[Start of Attachment]

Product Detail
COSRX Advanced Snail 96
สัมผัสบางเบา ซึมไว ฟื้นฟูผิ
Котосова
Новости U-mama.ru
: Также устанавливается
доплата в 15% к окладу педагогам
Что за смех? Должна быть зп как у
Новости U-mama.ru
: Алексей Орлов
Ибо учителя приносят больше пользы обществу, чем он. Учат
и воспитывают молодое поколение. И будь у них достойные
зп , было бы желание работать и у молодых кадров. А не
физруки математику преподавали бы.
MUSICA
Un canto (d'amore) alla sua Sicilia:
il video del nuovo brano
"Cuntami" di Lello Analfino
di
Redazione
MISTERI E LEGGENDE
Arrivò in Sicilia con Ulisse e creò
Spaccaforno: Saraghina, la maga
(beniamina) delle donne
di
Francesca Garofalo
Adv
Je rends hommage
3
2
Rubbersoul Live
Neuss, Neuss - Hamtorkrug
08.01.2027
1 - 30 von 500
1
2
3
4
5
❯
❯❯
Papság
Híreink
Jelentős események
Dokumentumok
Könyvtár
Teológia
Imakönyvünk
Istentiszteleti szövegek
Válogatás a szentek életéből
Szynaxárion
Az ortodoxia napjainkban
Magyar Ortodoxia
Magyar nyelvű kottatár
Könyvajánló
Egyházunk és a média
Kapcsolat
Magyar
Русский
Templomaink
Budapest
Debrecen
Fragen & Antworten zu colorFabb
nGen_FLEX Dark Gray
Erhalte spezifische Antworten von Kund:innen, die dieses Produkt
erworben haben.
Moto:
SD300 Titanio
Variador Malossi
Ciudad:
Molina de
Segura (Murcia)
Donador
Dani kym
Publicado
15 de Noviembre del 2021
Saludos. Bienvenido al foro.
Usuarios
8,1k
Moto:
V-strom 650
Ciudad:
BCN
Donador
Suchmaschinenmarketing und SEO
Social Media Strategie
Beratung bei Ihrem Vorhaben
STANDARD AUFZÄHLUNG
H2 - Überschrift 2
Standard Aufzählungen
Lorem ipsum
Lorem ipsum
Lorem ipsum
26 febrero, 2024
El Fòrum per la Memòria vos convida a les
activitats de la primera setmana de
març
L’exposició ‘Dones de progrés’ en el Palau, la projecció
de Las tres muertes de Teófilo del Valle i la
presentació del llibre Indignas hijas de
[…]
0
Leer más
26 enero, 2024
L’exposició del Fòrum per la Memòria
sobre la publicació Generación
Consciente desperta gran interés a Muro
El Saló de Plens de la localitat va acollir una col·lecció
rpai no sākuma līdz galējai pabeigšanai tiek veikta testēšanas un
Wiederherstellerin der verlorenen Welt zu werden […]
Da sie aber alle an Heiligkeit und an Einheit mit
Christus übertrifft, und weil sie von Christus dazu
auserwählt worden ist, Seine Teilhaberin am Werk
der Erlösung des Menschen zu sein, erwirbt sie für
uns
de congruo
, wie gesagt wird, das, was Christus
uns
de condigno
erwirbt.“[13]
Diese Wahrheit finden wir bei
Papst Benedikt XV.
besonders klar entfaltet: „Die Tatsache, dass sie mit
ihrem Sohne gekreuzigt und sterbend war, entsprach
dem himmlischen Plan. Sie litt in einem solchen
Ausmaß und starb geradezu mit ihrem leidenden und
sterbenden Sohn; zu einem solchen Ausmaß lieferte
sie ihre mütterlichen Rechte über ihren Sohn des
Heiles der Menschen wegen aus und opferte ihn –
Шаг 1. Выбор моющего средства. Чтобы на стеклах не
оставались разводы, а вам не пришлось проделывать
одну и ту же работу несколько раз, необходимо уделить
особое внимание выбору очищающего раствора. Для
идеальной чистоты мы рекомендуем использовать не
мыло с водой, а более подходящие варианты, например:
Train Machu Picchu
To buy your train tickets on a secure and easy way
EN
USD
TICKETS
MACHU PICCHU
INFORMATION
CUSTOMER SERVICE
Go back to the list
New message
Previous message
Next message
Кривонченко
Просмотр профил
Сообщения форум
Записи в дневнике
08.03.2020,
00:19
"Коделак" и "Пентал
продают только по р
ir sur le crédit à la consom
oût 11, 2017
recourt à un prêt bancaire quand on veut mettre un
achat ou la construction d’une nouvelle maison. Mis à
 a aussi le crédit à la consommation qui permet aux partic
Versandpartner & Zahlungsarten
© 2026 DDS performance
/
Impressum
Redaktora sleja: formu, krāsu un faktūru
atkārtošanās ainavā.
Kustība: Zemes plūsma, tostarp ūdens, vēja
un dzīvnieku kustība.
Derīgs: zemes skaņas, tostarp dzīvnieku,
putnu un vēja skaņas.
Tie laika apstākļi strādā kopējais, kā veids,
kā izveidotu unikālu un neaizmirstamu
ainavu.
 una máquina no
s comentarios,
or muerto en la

[End of Attachment]

Brief –
Quote the data above from the line containing "Suchmaschinenmarketing und SEO" to the line containing "Ausmaß und starb", inclusive, and stop.

Exercise result –
Suchmaschinenmarketing und SEO
Social Media Strategie
Beratung bei Ihrem Vorhaben
STANDARD AUFZÄHLUNG
H2 - Überschrift 2
Standard Aufzählungen
Lorem ipsum
Lorem ipsum
Lorem ipsum
26 febrero, 2024
El Fòrum per la Memòria vos convida a les
activitats de la primera setmana de
març
L’exposició ‘Dones de progrés’ en el Palau, la projecció
de Las tres muertes de Teófilo del Valle i la
presentació del llibre Indignas hijas de
[…]
0
Leer más
26 enero, 2024
L’exposició del Fòrum per la Memòria
sobre la publicació Generación
Consciente desperta gran interés a Muro
El Saló de Plens de la localitat va acollir una col·lecció
rpai no sākuma līdz galējai pabeigšanai tiek veikta testēšanas un
Wiederherstellerin der verlorenen Welt zu werden […]
Da sie aber alle an Heiligkeit und an Einheit mit
Christus übertrifft, und weil sie von Christus dazu
auserwählt worden ist, Seine Teilhaberin am Werk
der Erlösung des Menschen zu sein, erwirbt sie für
uns
de congruo
, wie gesagt wird, das, was Christus
uns
de condigno
erwirbt.“[13]
Diese Wahrheit finden wir bei
Papst Benedikt XV.
besonders klar entfaltet: „Die Tatsache, dass sie mit
ihrem Sohne gekreuzigt und sterbend war, entsprach
dem himmlischen Plan. Sie litt in einem solchen
Ausmaß und starb geradezu mit ihrem leidenden und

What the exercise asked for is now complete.